▸ What you need to do:
Look for the string "estados" in the listing. Copy each line that has it.

▸ Recorded data:
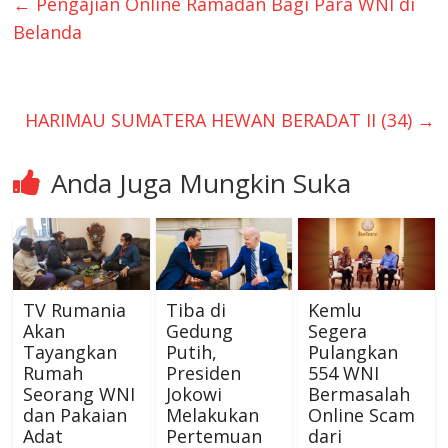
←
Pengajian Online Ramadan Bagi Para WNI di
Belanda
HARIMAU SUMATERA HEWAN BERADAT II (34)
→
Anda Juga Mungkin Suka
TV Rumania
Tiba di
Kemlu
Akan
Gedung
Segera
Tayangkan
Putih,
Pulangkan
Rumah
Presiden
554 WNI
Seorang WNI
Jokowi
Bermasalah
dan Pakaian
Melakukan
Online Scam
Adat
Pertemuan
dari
* * *
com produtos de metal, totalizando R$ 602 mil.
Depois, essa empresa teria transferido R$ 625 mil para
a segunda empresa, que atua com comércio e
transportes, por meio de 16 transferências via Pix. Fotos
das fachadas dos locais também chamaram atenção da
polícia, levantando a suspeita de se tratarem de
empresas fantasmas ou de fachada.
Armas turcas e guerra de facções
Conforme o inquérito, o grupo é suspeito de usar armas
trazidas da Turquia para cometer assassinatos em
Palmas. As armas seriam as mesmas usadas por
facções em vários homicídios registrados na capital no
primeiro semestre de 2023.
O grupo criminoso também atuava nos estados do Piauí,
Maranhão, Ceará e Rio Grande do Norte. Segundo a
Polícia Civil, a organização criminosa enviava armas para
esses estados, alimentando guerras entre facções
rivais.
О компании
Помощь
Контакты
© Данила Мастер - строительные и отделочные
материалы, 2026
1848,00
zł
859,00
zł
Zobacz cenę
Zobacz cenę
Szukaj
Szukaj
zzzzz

▸ Result:
O grupo criminoso também atuava nos estados do Piauí,
esses estados, alimentando guerras entre facções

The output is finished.